◆ Aim of the exercise: All lines below containing "incendios" are to be listed.

◆ Dataset excerpts:
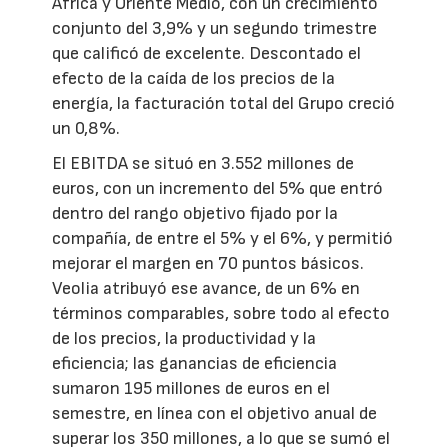
África y Oriente Medio, con un crecimiento
conjunto del 3,9% y un segundo trimestre
que calificó de excelente. Descontado el
efecto de la caída de los precios de la
energía, la facturación total del Grupo creció
un 0,8%.
El EBITDA se situó en 3.552 millones de
euros, con un incremento del 5% que entró
dentro del rango objetivo fijado por la
compañía, de entre el 5% y el 6%, y permitió
mejorar el margen en 70 puntos básicos.
Veolia atribuyó ese avance, de un 6% en
términos comparables, sobre todo al efecto
de los precios, la productividad y la
eficiencia; las ganancias de eficiencia
sumaron 195 millones de euros en el
semestre, en línea con el objetivo anual de
superar los 350 millones, a lo que se sumó el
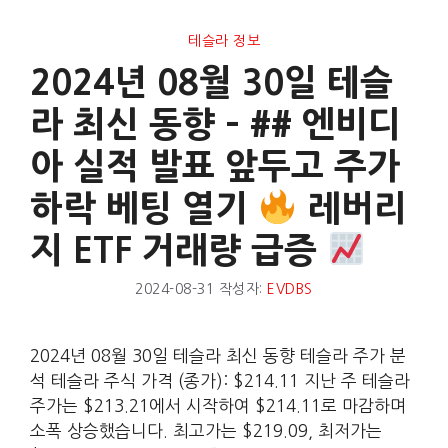
테슬라 정보
2024년 08월 30일 테슬
라 최신 동향 – ## 엔비디
아 실적 발표 앞두고 주가
하락 베팅 열기
레버리
지 ETF 거래량 급증
2024-08-31
작성자:
EVDBS
2024년 08월 30일 테슬라 최신 동향 테슬라 주가 분
석 테슬라 주식 가격 (종가): $214.11 지난 주 테슬라
주가는 $213.21에서 시작하여 $214.11로 마감하며
소폭 상승했습니다. 최고가는 $219.09, 최저가는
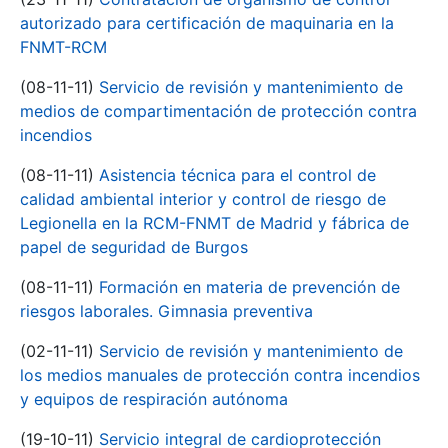
autorizado para certificación de maquinaria en la
FNMT-RCM
(08-11-11)
Servicio de revisión y mantenimiento de
medios de compartimentación de protección contra
incendios
(08-11-11)
Asistencia técnica para el control de
calidad ambiental interior y control de riesgo de
Legionella en la RCM-FNMT de Madrid y fábrica de
papel de seguridad de Burgos
(08-11-11)
Formación en materia de prevención de
riesgos laborales. Gimnasia preventiva
(02-11-11)
Servicio de revisión y mantenimiento de
los medios manuales de protección contra incendios
y equipos de respiración autónoma
(19-10-11)
Servicio integral de cardioprotección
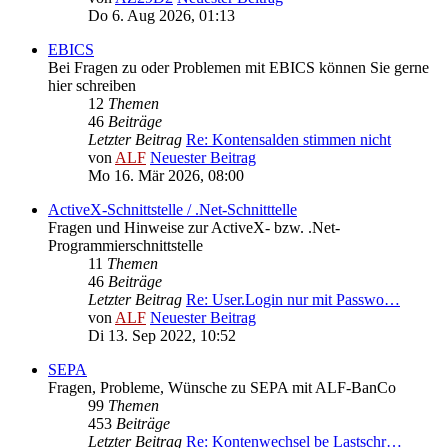
Do 6. Aug 2026, 01:13
EBICS
Bei Fragen zu oder Problemen mit EBICS können Sie gerne
hier schreiben
12
Themen
46
Beiträge
Letzter Beitrag
Re: Kontensalden stimmen nicht
von
ALF
Neuester Beitrag
Mo 16. Mär 2026, 08:00
ActiveX-Schnittstelle / .Net-Schnitttelle
Fragen und Hinweise zur ActiveX- bzw. .Net-
Programmierschnittstelle
11
Themen
46
Beiträge
Letzter Beitrag
Re: User.Login nur mit Passwo…
von
ALF
Neuester Beitrag
Di 13. Sep 2022, 10:52
SEPA
Fragen, Probleme, Wünsche zu SEPA mit ALF-BanCo
99
Themen
453
Beiträge
Letzter Beitrag
Re: Kontenwechsel be Lastschr…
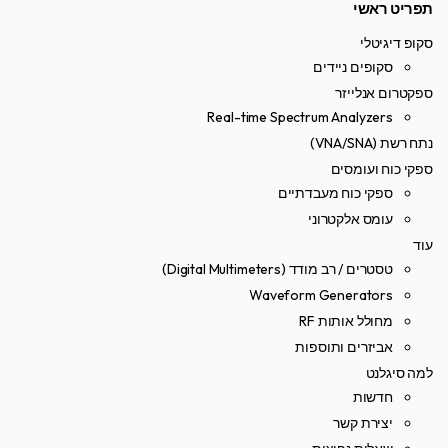
תפריט ראשי
סקופ דיגיטלי
סקופים ניידים
ספקטרום אנלייזר
Real-time Spectrum Analyzers
נתח רשת (VNA/SNA)
ספקי כוח ועומסים
ספקי כוח מעבדתיים
עומס אלקטרוני
עוד
טסטרים / רב מודד (Digital Multimeters)
Waveform Generators
מחולל אותות RF
אביזרים ותוספות
למה סיגלנט
חדשות
יצירת קשר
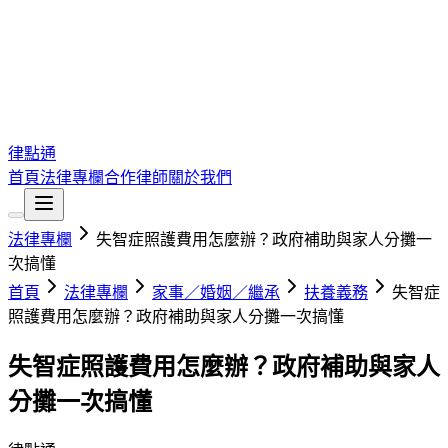
律點通
首頁
法律專欄
合作律師
關於我們
法律專欄
失智症照護費用怎麼辦？政府補助與家人分攤一
次搞懂
首頁
法律專欄
家事／婚姻／繼承
扶養義務
失智症
照護費用怎麼辦？政府補助與家人分攤一次搞懂
失智症照護費用怎麼辦？政府補助與家人
分攤一次搞懂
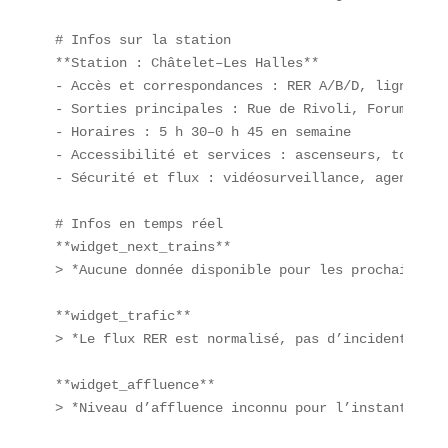
# Infos sur la station  

**Station : Châtelet–Les Halles**  

- Accès et correspondances : RER A/B/D, lignes 1/
- Sorties principales : Rue de Rivoli, Forum des H
- Horaires : 5 h 30–0 h 45 en semaine  

- Accessibilité et services : ascenseurs, toilett
- Sécurité et flux : vidéosurveillance, agent sur
# Infos en temps réel  

**widget_next_trains**  

> *Aucune donnée disponible pour les prochains pa
**widget_trafic**  

> *Le flux RER est normalisé, pas d’incidents sig
**widget_affluence**  

> *Niveau d’affluence inconnu pour l’instant.*  
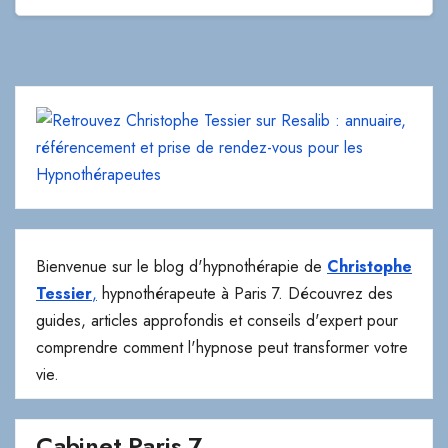
Bienvenue sur le blog d'hypnothérapie de
Christophe
Tessier
,
hypnothérapeute à Paris 7. Découvrez des
guides, articles approfondis et conseils d'expert pour
comprendre comment l'hypnose peut transformer votre
vie.
Cabinet Paris 7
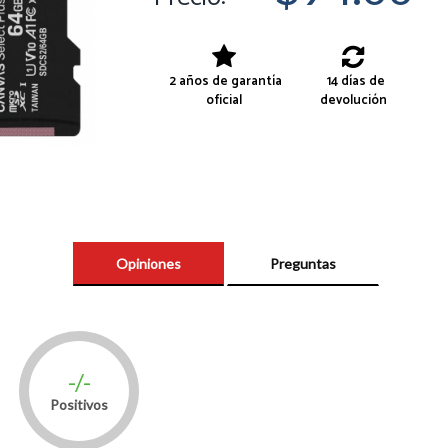
2 años de garantía
14 días de
oficial
devolución
Opiniones
Preguntas
-/-
Positivos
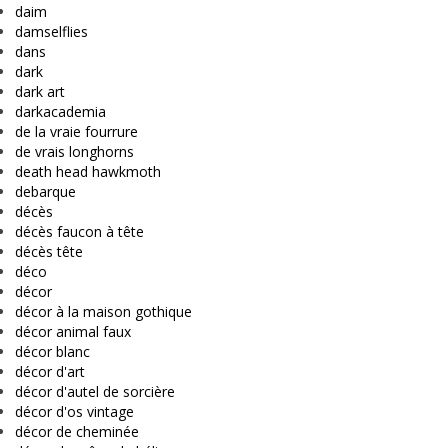
daim
damselflies
dans
dark
dark art
darkacademia
de la vraie fourrure
de vrais longhorns
death head hawkmoth
debarque
décès
décès faucon à tête
décès tête
déco
décor
décor à la maison gothique
décor animal faux
décor blanc
décor d'art
décor d'autel de sorcière
décor d'os vintage
décor de cheminée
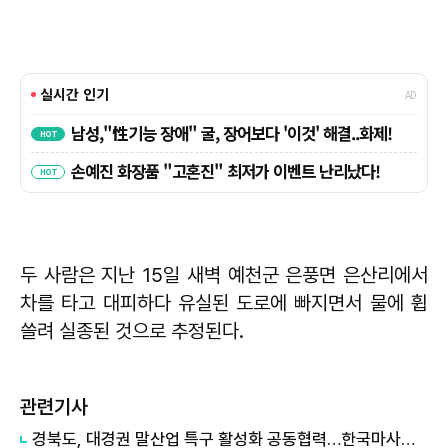
두 사람은 지난 15일 새벽 예천군 은풍면 은산리에서
차를 타고 대피하다 유실된 도로에 빠지면서 물에 휩
쓸려 실종된 것으로 추정된다.
관련기사
경북도, 대경권 말산업 특구 활성화 공동협력…한국마사회 영천 유치 힘 모아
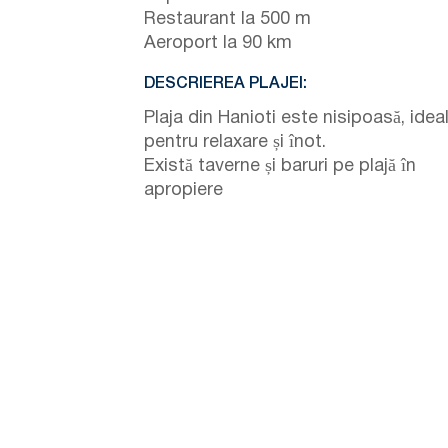
Restaurant la 500 m
Aeroport la 90 km
DESCRIEREA PLAJEI:
Plaja din Hanioti este nisipoasă, idea
pentru relaxare și înot.
Există taverne și baruri pe plajă în
apropiere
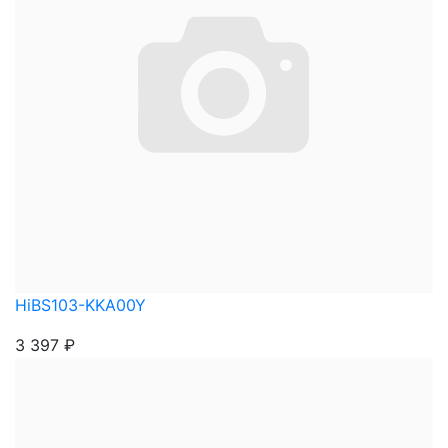
HiBS103-KKA00Y
3 397
₽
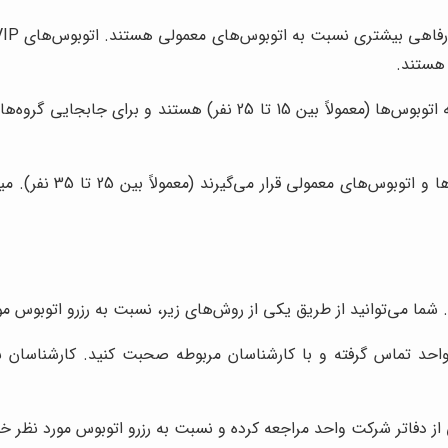
 هستند.
مینی‌بوس‌ها، دارای ظرفیت کمتری نسبت به اتوبوس‌ها (معمولاً ب
میدل‌باس‌ها، از نظر 
شما می‌توانید از طریق یکی از روش‌های زیر، نسبت به رزرو اتوبوس مور
احد تماس گرفته و با کارشناسان مربوطه صحبت کنید. کارشناسان ش
 دفاتر شرکت واحد مراجعه کرده و نسبت به رزرو اتوبوس مورد نظر خود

◆ Reply to the task:
incendios
los medios manuales de protección contra incendios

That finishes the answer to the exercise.